• Exercise: All of the listing, from first line to last, should be output exactly; the pictures stay out.

• Exercise material:
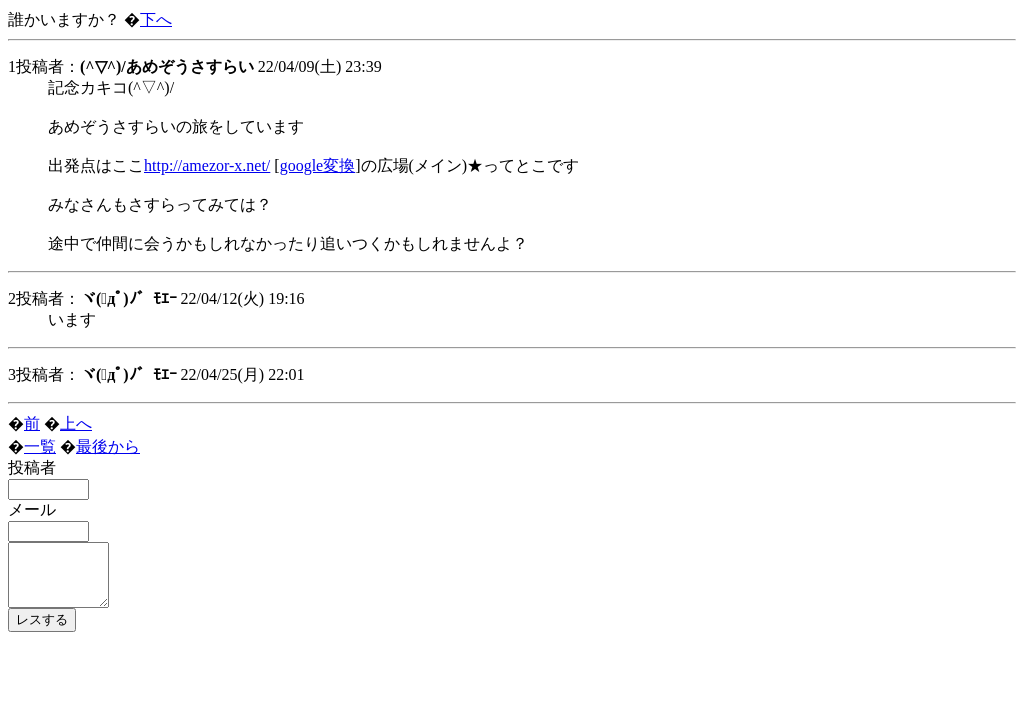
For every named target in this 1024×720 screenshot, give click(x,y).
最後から (108, 446)
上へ (76, 423)
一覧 (40, 446)
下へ (156, 19)
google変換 (318, 165)
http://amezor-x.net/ (207, 165)
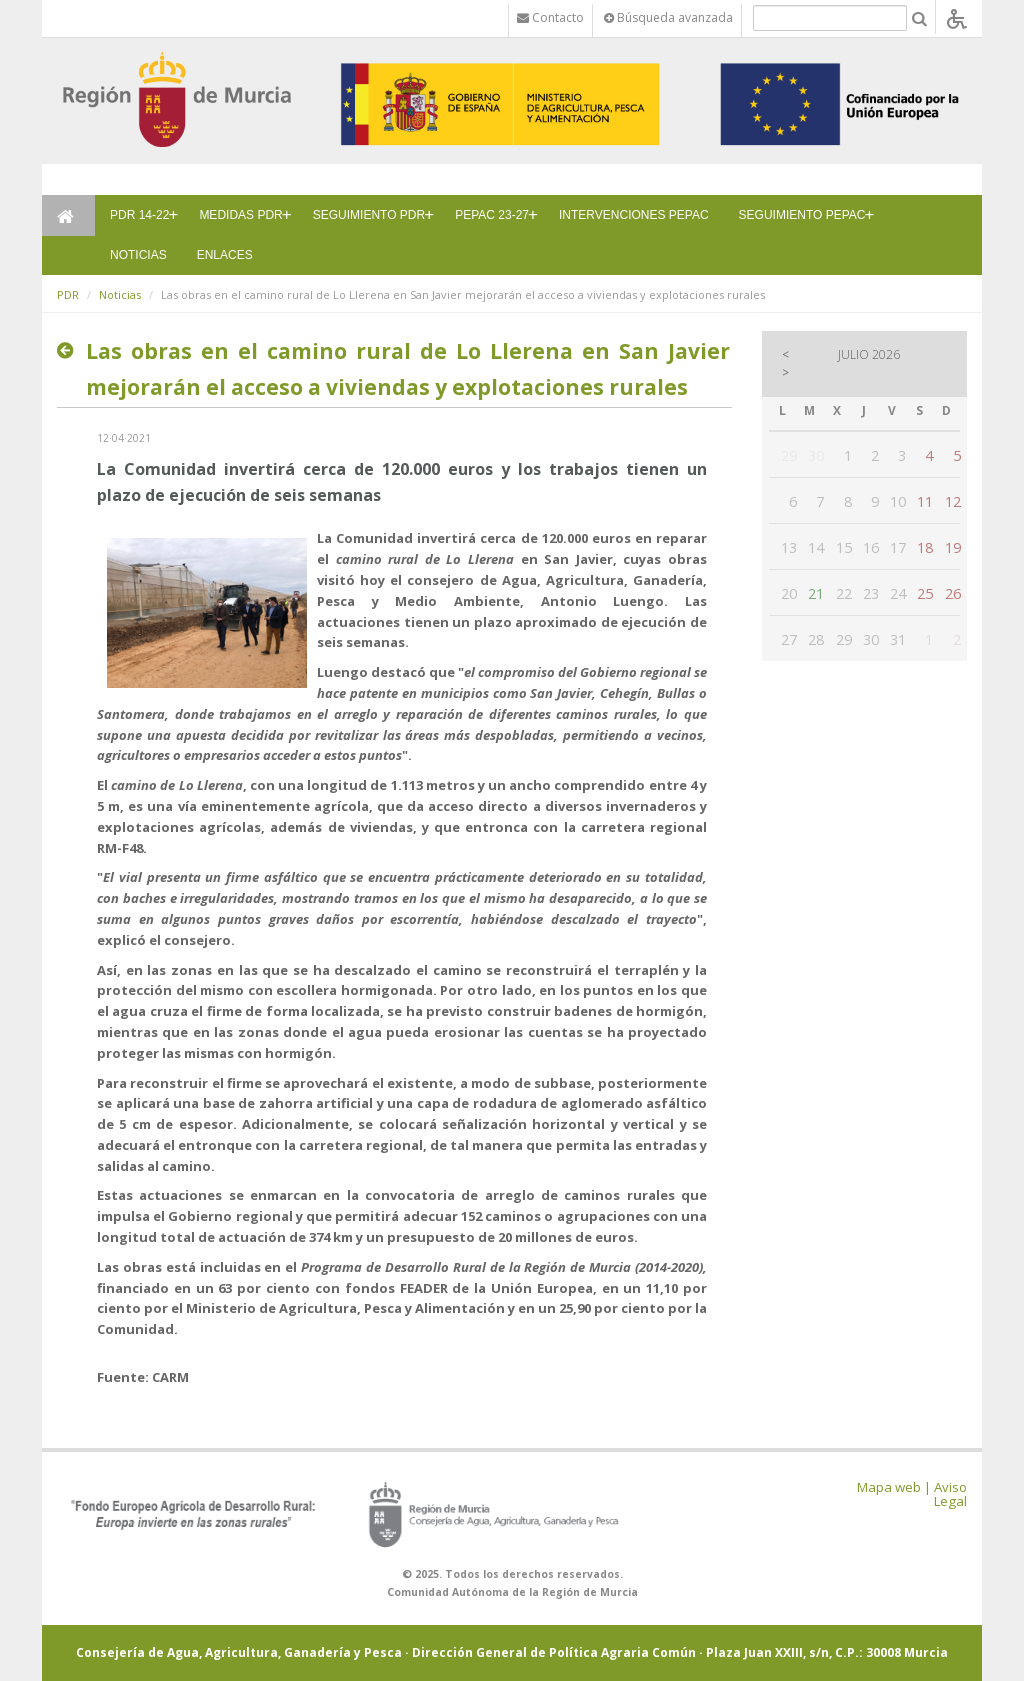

• Response to this task:
For every named target in this 1024×720 screenshot, give click(x,y).
最後から (108, 446)
上へ (76, 423)
一覧 (40, 446)
下へ (156, 19)
google変換 (318, 165)
http://amezor-x.net/ (207, 165)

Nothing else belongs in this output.